Doris Judith Maynard was born in Brooklyn, New York, on May 4, 1958, to Elizabeth Rosen and Robert C. Maynard, a journalist and the later co-owner of The Oakland Tribune.[4][5] Maynard was the only child of Elizabeth and Robert, who divorced in 1963.[1] She spent some of her childhood in Washington, D.C., living with her father as he worked for the Washington Post.[6][7] As a teenager, Maynard worked at a regional fast-food restaurant to earn money, and traveled to Africa before applying to college.[7]
Maynard would later move to Oakland, California, where she reported for the Bakersfield Californian.

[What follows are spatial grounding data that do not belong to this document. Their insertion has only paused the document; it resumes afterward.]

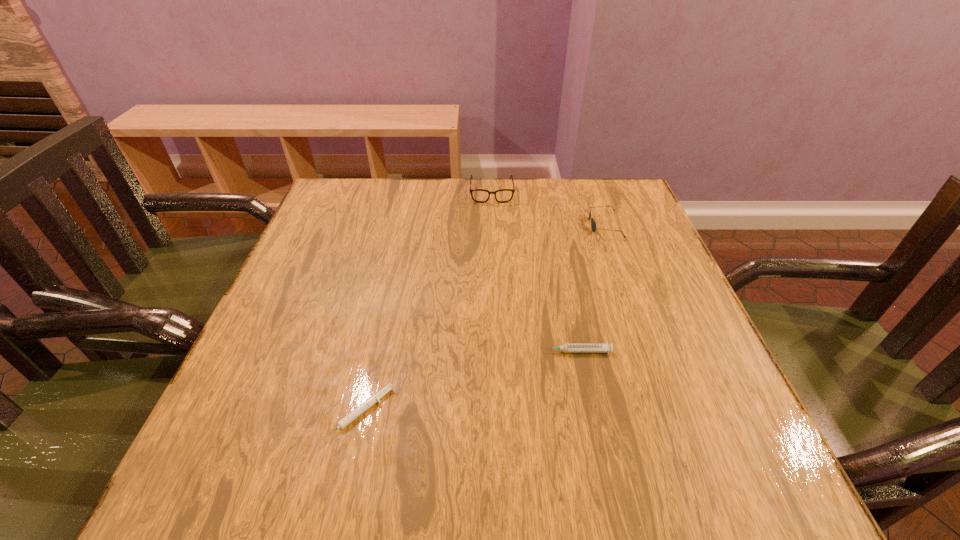 Where is `object located in the far right corner section of the desktop`? The height and width of the screenshot is (540, 960). object located in the far right corner section of the desktop is located at coordinates (593, 225).

At what (x,y) coordinates should I click in order to perform the action: click on free spot at the far edge of the desktop. Please return your answer as a coordinate pair (x, y). This screenshot has height=540, width=960. Looking at the image, I should click on (483, 188).

You are a GUI agent. You are given a task and a screenshot of the screen. Output one action in this format:
    pyautogui.click(x=<x>, y=<y>)
    Task: Click on the vacant space at the near edge of the desktop
    
    Given the screenshot: What is the action you would take?
    pyautogui.click(x=649, y=468)

Where is `vacant area at the right edge of the desktop`? This screenshot has height=540, width=960. vacant area at the right edge of the desktop is located at coordinates (718, 414).

In the image, there is a desktop. Identify the location of vacant space at the far left corner. (319, 213).

The height and width of the screenshot is (540, 960). I want to click on vacant position at the near left corner of the desktop, so click(203, 481).

This screenshot has width=960, height=540. In the image, there is a desktop. In order to click on free space at the far right corner in this screenshot , I will do `click(627, 224)`.

At what (x,y) coordinates should I click in order to perform the action: click on vacant space at the near right corner of the desktop. Please return your answer as a coordinate pair (x, y). This screenshot has height=540, width=960. Looking at the image, I should click on (690, 451).

At what (x,y) coordinates should I click in order to perform the action: click on free space between the second nearest object and the tallest object. Please return your answer as a coordinate pair (x, y). This screenshot has width=960, height=540. Looking at the image, I should click on (534, 272).

Identify the location of vacant space that's between the rightmost object and the second shortest object. The height and width of the screenshot is (540, 960). (589, 288). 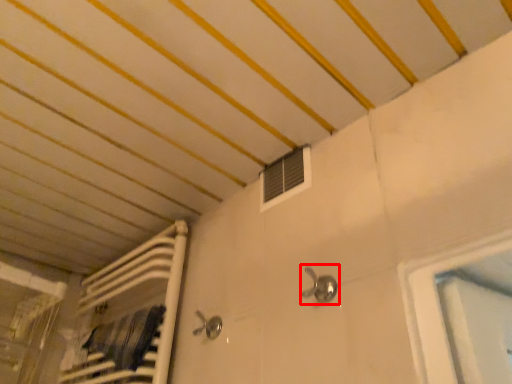 Question: Considering the relative positions of faucet (annotated by the red box) and air conditioning in the image provided, where is faucet (annotated by the red box) located with respect to the staircase?

Choices:
 (A) left
 (B) right

Answer: (B) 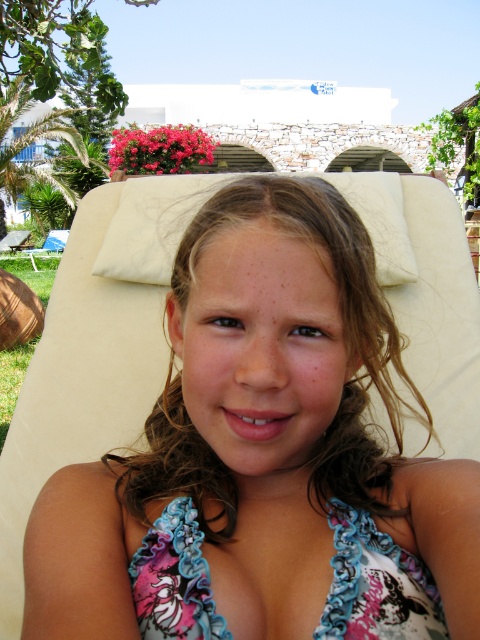 Question: Does pink floral swimsuit at center lie behind floral fabric bikini top at center?

Choices:
 (A) yes
 (B) no

Answer: (B)

Question: Which point is closer to the camera taking this photo?

Choices:
 (A) (376, 637)
 (B) (273, 332)

Answer: (A)

Question: Is pink floral swimsuit at center thinner than floral fabric bikini top at center?

Choices:
 (A) no
 (B) yes

Answer: (A)

Question: Does pink floral swimsuit at center appear on the left side of floral fabric bikini top at center?

Choices:
 (A) yes
 (B) no

Answer: (B)

Question: Among these objects, which one is nearest to the camera?

Choices:
 (A) pink floral swimsuit at center
 (B) floral fabric bikini top at center

Answer: (A) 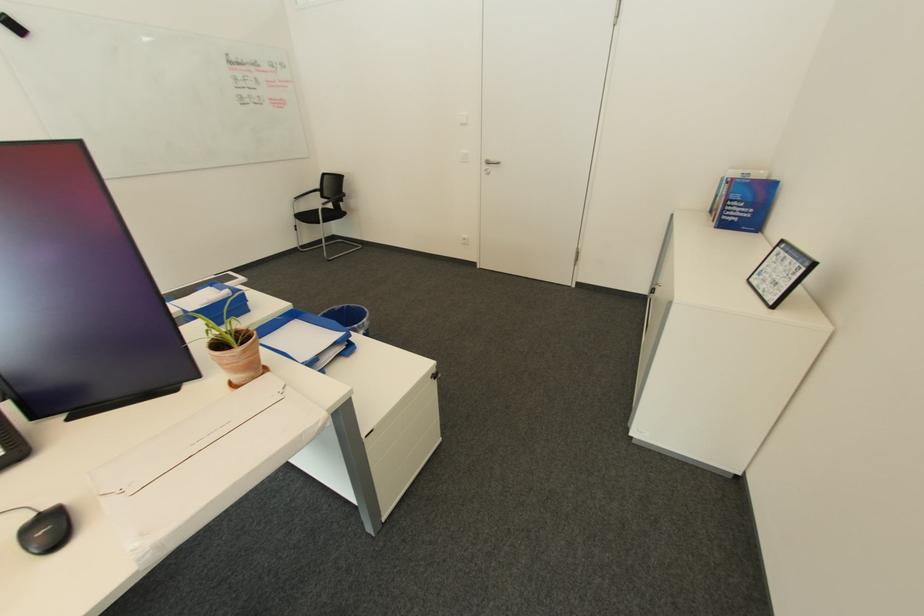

In 1994, she began serving as the Special Projects Director for the Robert C. Maynard Institute for Journalism Education, a nonprofit organization co-founded by her father and step-mother that aims to improve diversity in journalism.[10][5] She became the president and CEO of the Institute in 2001, where she remained until her death in 2015.[6]
After her father's death in 1993, she edited and published a posthumous collection of his newspaper columns with introductory essays by herself, titled Letters to My Children.[11][1][12]
Maynard served on the board of the Society of Professional Journalists' Sigma Delta Chi Foundation beginning in 1999, which renamed their Diversity Leadership Program after her in 2015.[13] She was also a board member of the American Society of News Editors, where she was posthumously recognized with a scholarship through the John S. and James L. Knight Foundation.[14]
Accolades
When she received the Neiman fellowship in 1993, she and her father became the first father-daughter duo to be named Nieman fellows, as her father had earned the accomplishment in 1966.[9]
She received the "Fellow of Society" award, which recognizes outstanding contributions to the journalism field, from the Society of Professional Journalists at the national convention in Seattle, Washington, on October 6, 2001,[15] and was voted one of the "10 Most Influential African Americans in the Bay Area" in 2004 by CityFlight Media Network.[16]
In 2008, she received the Asian American Journalists Association's Leadership in Diversity Award.[7]
Personal life
Maynard was the only child of her parents, who divorced in 1962.[7] Her father would later remarry Nancy Alene Hicks Maynard, the first African-American female to work as a reporter at The New York Times.[1] She has two step-brothers, David and Alex Maynard, and a half-sister, Sara-Ann Rosen.[12]
In 2006, she married Charles Grant Lewis, a local architect in Oakland. Lewis passed away in 2008 after being diagnosed with a brain tumor.[1][17]
On February 24, 2015, at the age of 56, Maynard died from complications of lung cancer.[6][1]